Jose Manuel Durao Barroso, the Portuguese prime minister, was confirmed Sunday night as the next president of the European commission, ending a bitter row between Britain and its French and German partners which underscored the tension in the EU about the way ahead for an enlarged union. Irish Prime Minister Bertie Ahern, holder of the union's rotating presidency, said the Portuguese conservative had been "overwhelmingly" approved by EU leaders to replace Romano Prodi. Durao Barroso, 48, is little known outside his own country. He proved acceptable because no one objected to him rather than for any special talent or vision of how to run the union's demoralized executive and manage its often troubled relations with the member states.

■ Lithuania

Former president elected

Former president Valdas Adamkus won a second term Sunday, beating former prime minister Kazimira Prunskiene in a runoff less than two months after her ally was ousted from office for divulging state secrets. With all of the country's 2,038 polling stations counted, the Central Election Commission said that Adamkus had 52.2 percent of the ballots cast, compared with 47.8 percent for Prunskiene.
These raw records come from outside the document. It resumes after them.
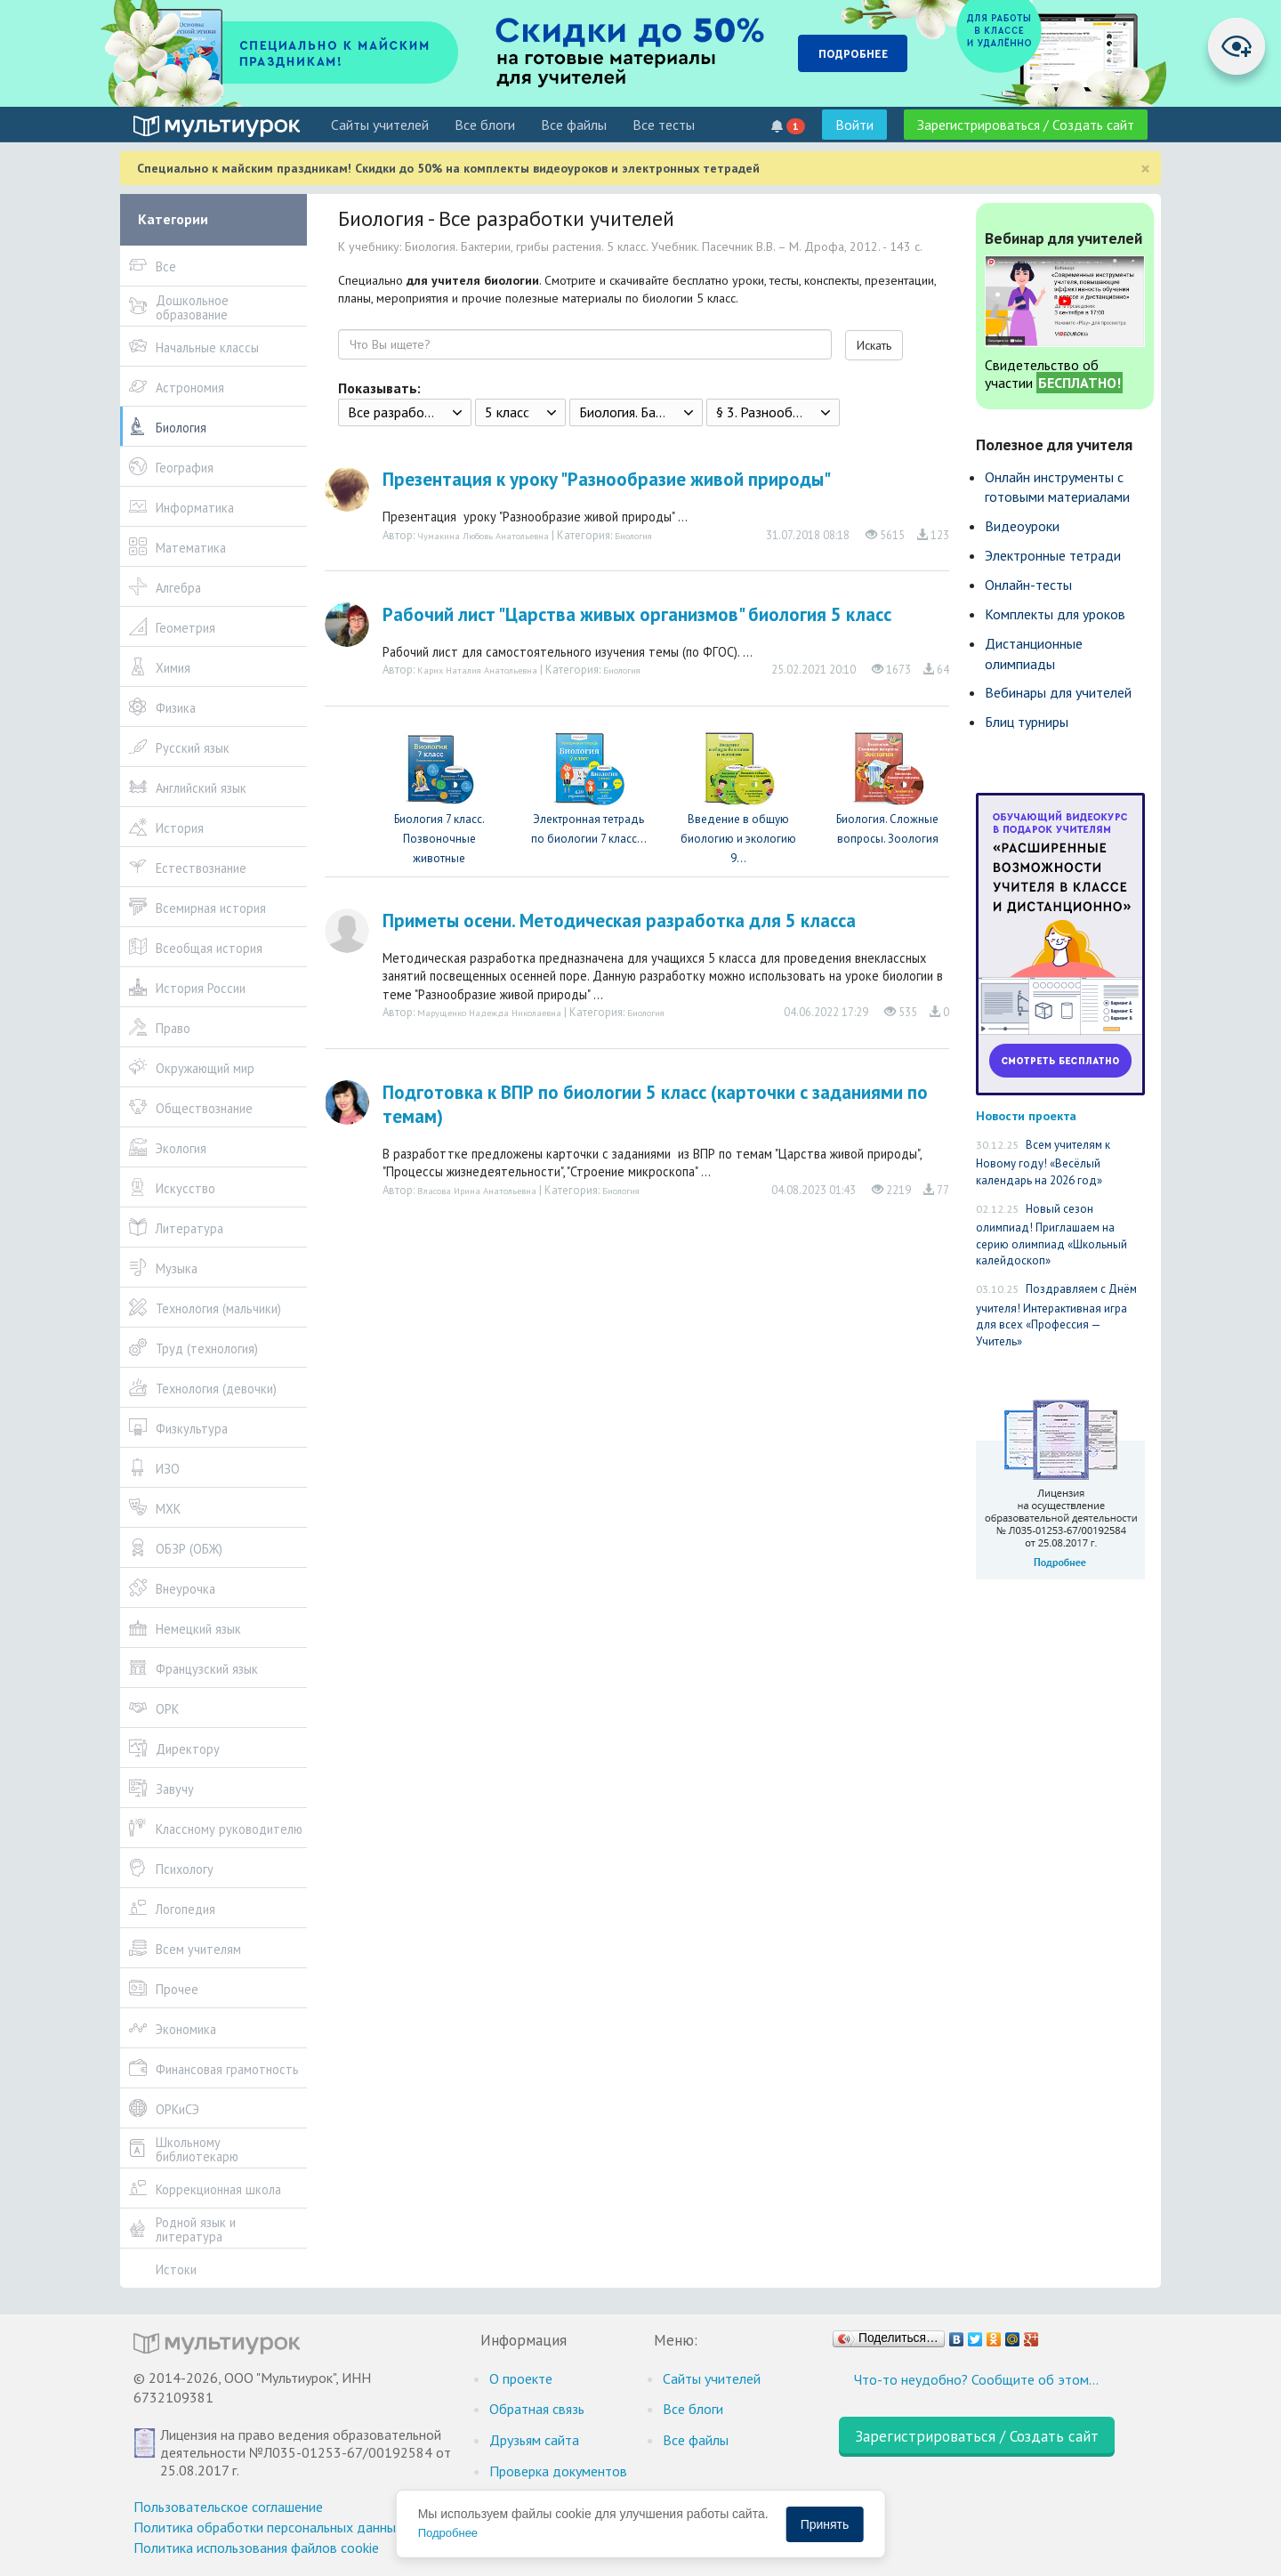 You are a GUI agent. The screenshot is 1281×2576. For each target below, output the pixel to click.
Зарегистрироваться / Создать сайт (1025, 124)
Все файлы (574, 124)
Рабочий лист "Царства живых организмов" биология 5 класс (637, 614)
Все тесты (663, 124)
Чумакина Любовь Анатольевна (483, 535)
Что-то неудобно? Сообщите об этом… (976, 2379)
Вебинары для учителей (1058, 692)
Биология (633, 535)
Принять (825, 2524)
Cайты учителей (380, 124)
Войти (854, 124)
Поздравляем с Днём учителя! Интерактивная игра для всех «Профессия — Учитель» (1056, 1315)
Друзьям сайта (534, 2440)
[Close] (1145, 168)
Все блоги (485, 124)
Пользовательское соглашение (228, 2506)
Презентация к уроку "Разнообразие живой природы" (607, 479)
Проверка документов (558, 2471)
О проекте (520, 2378)
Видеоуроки (1022, 526)
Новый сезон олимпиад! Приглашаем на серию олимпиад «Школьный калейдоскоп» (1051, 1235)
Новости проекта (1026, 1115)
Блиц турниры (1026, 722)
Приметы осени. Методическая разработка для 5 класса (619, 920)
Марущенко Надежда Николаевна (489, 1012)
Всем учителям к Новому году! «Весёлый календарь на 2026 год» (1043, 1162)
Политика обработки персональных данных (268, 2527)
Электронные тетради (1053, 555)
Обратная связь (536, 2409)
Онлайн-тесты (1028, 585)
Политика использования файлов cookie (256, 2547)
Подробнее (448, 2533)
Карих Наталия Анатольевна (477, 670)
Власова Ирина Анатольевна (476, 1190)
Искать (874, 345)
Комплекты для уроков (1055, 614) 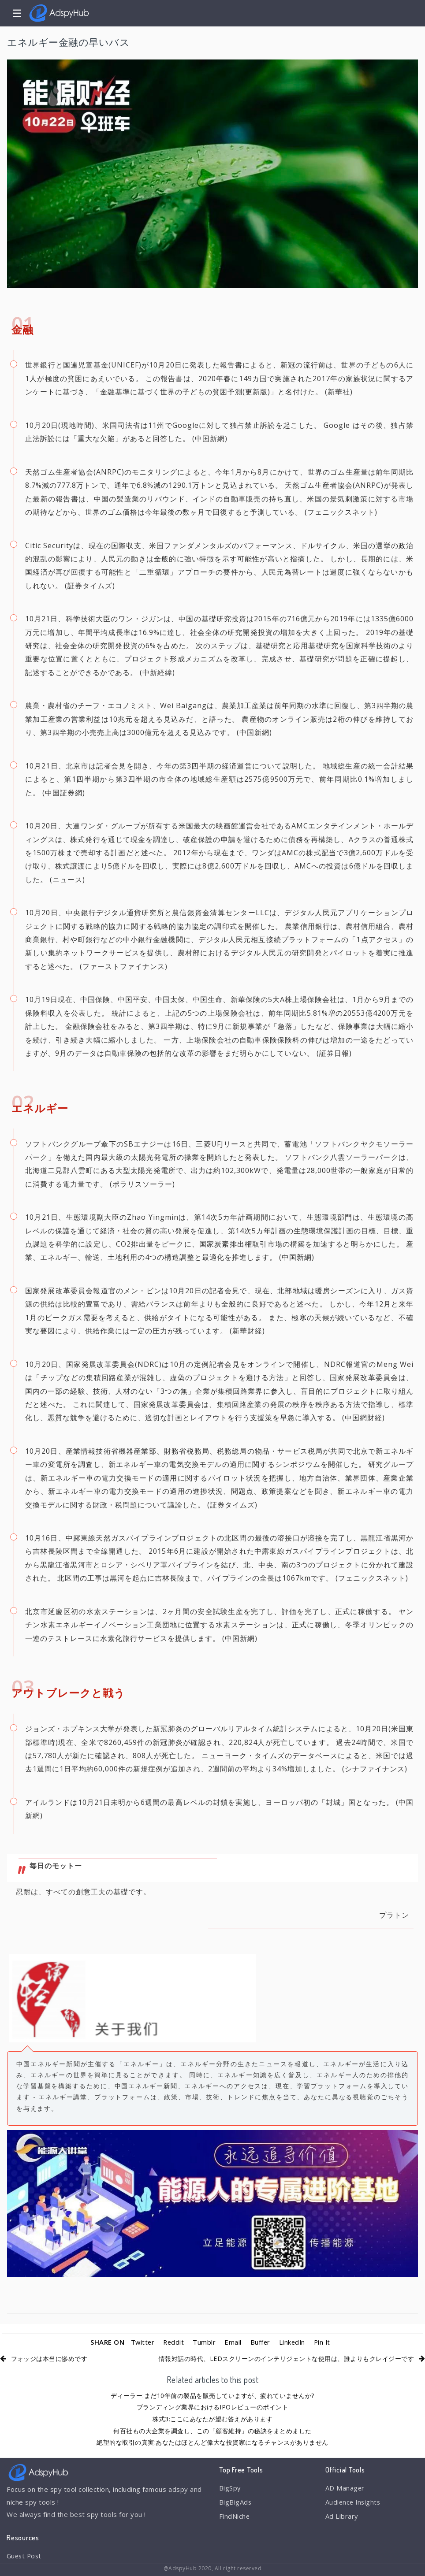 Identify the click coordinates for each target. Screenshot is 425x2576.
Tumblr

Champagne corks popped after midnight in the fancy downtown Forum Palace restaurant, where Adamkus and hundreds of his supporters celebrated his victory. "I will start negotiating with candidates on Monday and shaping up my team," Adamkus said.

■ United Kingdom

Bug gaining resistance

Scientists have discovered MRSA "superbug" bacteria which are increasingly resistant to the "last resort" antibiotic in the war against superbugs. A study in eight countries found MRSA bacteria that was becoming more resistant to vancomycin. The news has worried scientists as vancomycin has been the last antibiotic which could be relied on to kill the MRSA superbug. The researchers said they feared that resistance would become more common as more of the antibiotic was used to treat growing numbers of MRSA cases.

■ United States

Moore scores at box office

Michael Moore's anti-Bush movie Fahrenheit 9/11 became the highest-grossing documentary of all time on its first weekend in release, taking in US$21.8 million as it packed theaters across the country this weekend. The movie, mocking US President George W. Bush and criticizing his decision to go to war in Iraq, was No. 1 at the box office, beating out the popular comedies White Chicks and DodgeBall, which were playing on almost triple the number of screens. Theater owners in large cities and smaller towns reported sellout crowds over the weekend, with numerous theaters declaring house records.

■ United States

Lion attacks woman

A woman was attacked by a mountain lion while hiking in central California, but was rescued when her friends stabbed the animal with a knife and threw rocks at it, officials said. Shannon Parker, 27, lost her right eye, was injured in her other eye and suffered deep lacerations to her right thigh during Saturday's attack, said Steve Martarano, a spokesman for the California Department of Fish and Game. Authorities said Parker was hiking with three male friends about 30km north of Kernville when the 31.5kg female lion attacked.